It’s my sincere hope that once Christmas is over, you’ll have at least a few days—and maybe even a full week—to rest and find rejuvenation. This season is often particularly hard on church staff and church creatives because of the immense amount of time and effort often required for you to do your job.
When downtime comes, I like to have a few books at the ready. For me, reading is simultaneously energizing and relaxing. I can allow others’ thoughts to seep through my lowered defenses while considering what may lie ahead in the year to come. I can think about where I’ve been (and who I’ve been!) and where I’d like to find myself over the next few months.
These are my top suggestions for books on the creative life. Feel free to add more in the comments. I’m always looking to add to my library.
The War of Art by Steven Pressfield
If you haven’t already read this book, you’re behind the creative curve.
From Amazon: “The War of Art identifies the enemy that every one of us must face, outlines a battle plan to conquer this internal foe, then pinpoints just how to achieve the greatest success.Though it was written for writers, it has been embraced by business entrepreneurs, actors, dancers, painters, photographers, filmmakers, military service members and thousands of others around the world.”
Creativity, Inc. by Ed Catmull
For a taste, read this excellent excerpt: “Inside the Pixar Braintrust.”
From Amazon: “Creativity, Inc. is a book for managers who want to lead their employees to new heights, a manual for anyone who strives for originality, and the first-ever, all-access trip into the nerve center of Pixar Animation—into the meetings, postmortems, and “Braintrust” sessions where some of the most successful films in history are made.”
The Laws of Simplicity by John Maeda
A book that touches on nearly every aspect of what it means to be a church creative (minus the all-important spiritual aspect!)
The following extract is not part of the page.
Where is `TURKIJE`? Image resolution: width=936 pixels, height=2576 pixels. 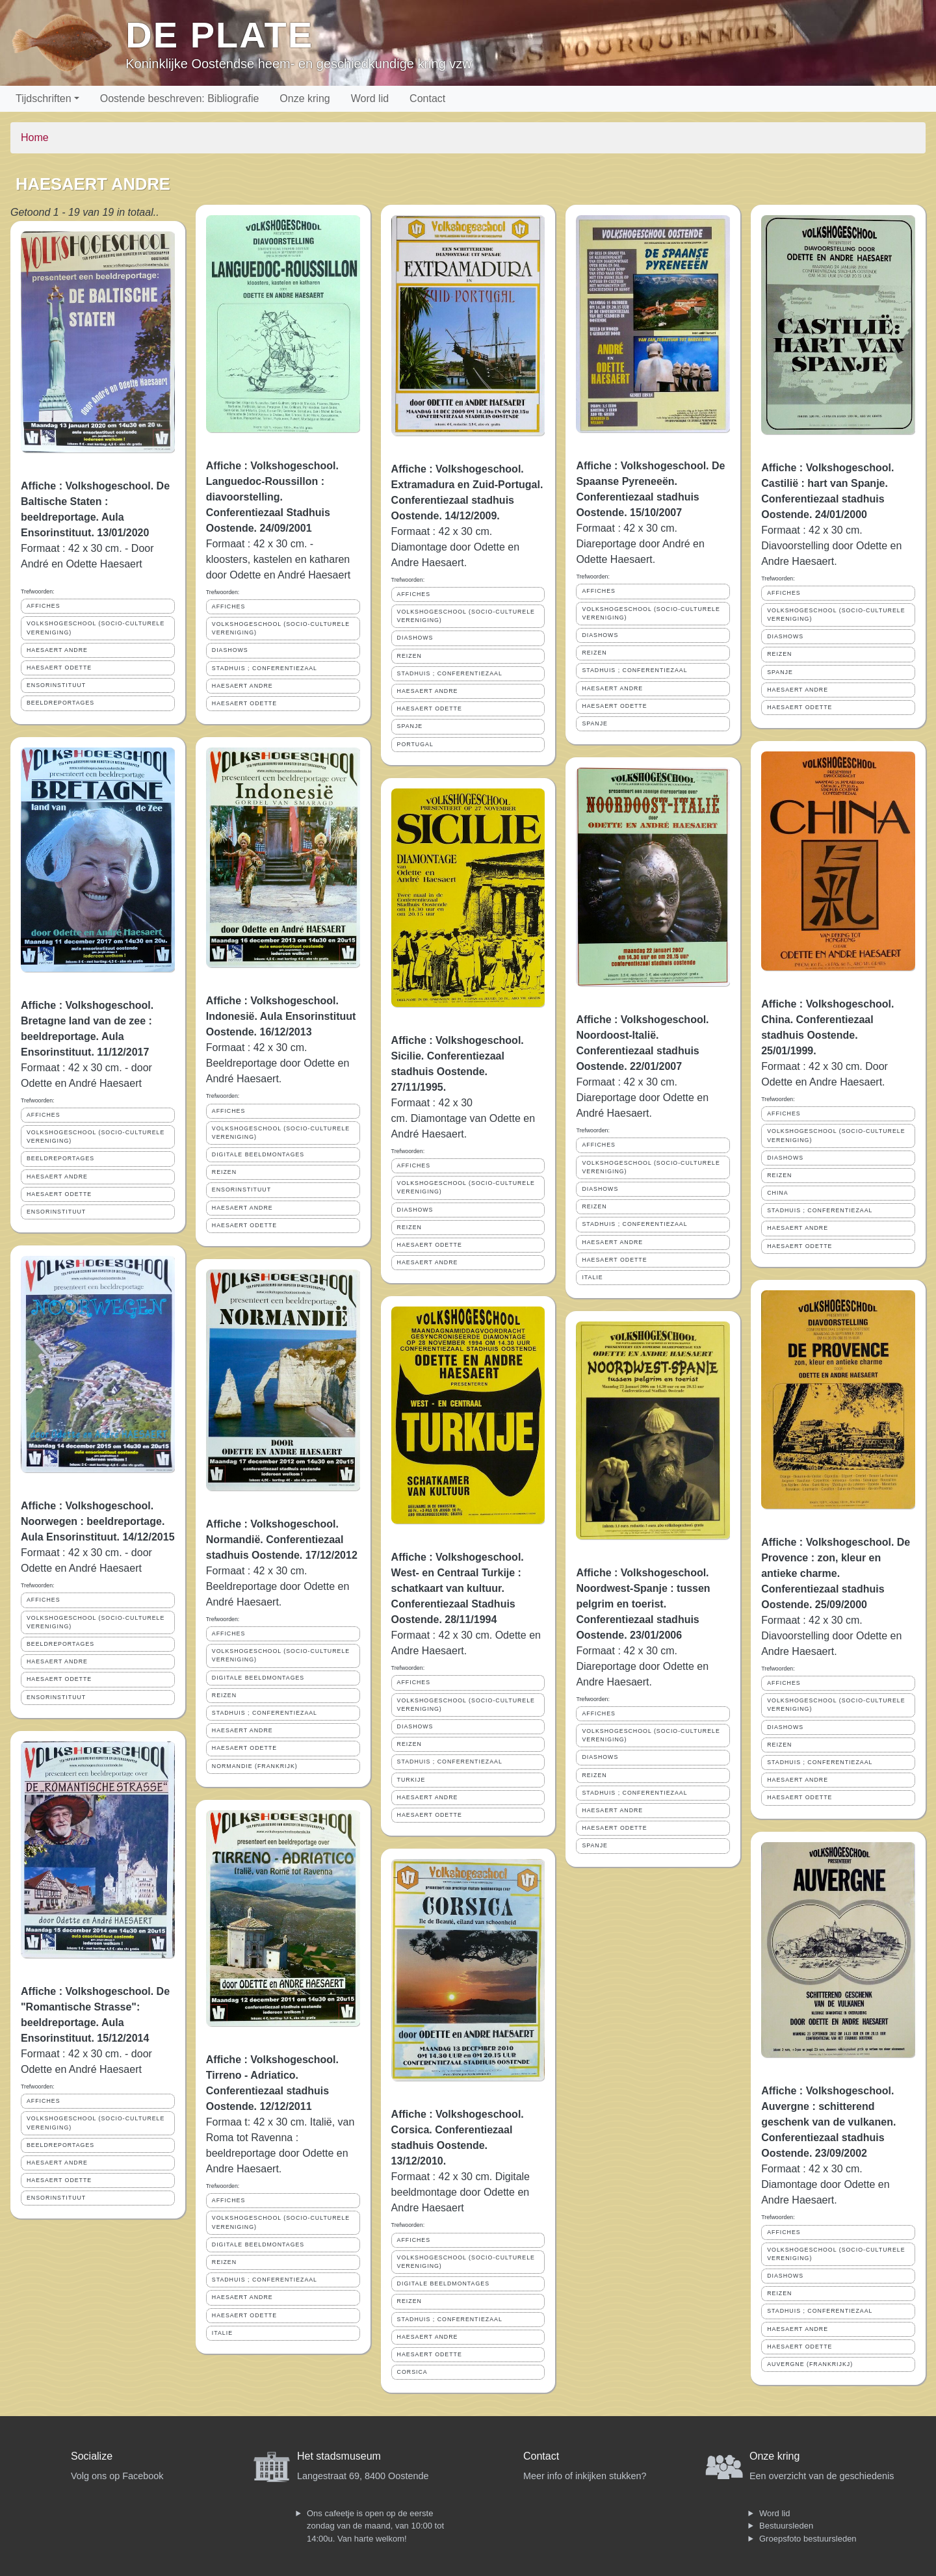 TURKIJE is located at coordinates (411, 1779).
In another great list, “15 Books for Creative Domination,” 99u describes Maeda’s book well: “Written with simple language and great wisdom, this compact book outlines 10 laws of simplicity for design, technology, business, and life. Ranging from basic to intermediate to deep simplicity, Maeda’s insights apply to everything from arranging your living room to designing a visionary product.”
Orbiting The Giant Hairball
by Gordon MacKenzie
Sometimes you even have to deal with hairballs in church work.
In “5 Brilliant Books for Creative Pros,” Todd Henry with Accidental Creative describes this uniquely titled book: “MacKenzie spent years as the creative guru at Hallmark. During his tenure he had to deal with the inevitable ‘hairball’ of bureaucracy and find ways of staying creatively fresh amidst the pressures and madness. This book offers some of his best thoughts and tips for dealing with the tension between organization and creativity, and he delivers it in a fresh and fun way.”
The Creative Habit by Twyla Tharp
One reviewer called it “practical, straightforward, accessible, and encouraging.”
From Amazon: “One of the world’s leading creative artists, choreographers, and creator of the smash-hit Broadway show, Movin’ Out, shares her secrets for developing and honing your creative talents—at once prescriptive and inspirational, a book to stand alongside The Artist’s Way and Bird by Bird.”
- Steal Like an Artist by Austin Kleon
- Story by Robert McKee
- Ignore Everybody by Hugh MacLeod
- Making Ideas Happen by Scott Belsky
- Manage Your Day-to-Day by Jocelyn Glei
What would you add to this list?
Or, if you’ve read any of these, which have been most helpful to you as a creative?